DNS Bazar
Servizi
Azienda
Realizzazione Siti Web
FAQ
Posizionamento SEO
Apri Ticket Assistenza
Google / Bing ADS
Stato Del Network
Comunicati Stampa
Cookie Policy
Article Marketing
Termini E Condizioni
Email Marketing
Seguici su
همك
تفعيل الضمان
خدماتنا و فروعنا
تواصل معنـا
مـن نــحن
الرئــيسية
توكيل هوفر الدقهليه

--------------------------------------------------

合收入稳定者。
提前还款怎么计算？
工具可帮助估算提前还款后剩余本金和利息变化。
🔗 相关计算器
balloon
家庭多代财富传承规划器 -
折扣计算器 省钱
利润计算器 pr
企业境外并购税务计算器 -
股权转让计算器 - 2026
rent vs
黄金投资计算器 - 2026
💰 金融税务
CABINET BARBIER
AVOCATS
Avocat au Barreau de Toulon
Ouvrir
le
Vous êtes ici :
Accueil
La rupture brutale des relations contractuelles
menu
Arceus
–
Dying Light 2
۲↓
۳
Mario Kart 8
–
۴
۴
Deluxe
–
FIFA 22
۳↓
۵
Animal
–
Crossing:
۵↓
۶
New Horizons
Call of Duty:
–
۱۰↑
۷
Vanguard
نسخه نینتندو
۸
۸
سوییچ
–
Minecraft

--------------------------------------------------

BRIEF: Report the lines above that have the word "Marketing" in them.

SOLUTION FOR THIS TASK:
Article Marketing
Email Marketing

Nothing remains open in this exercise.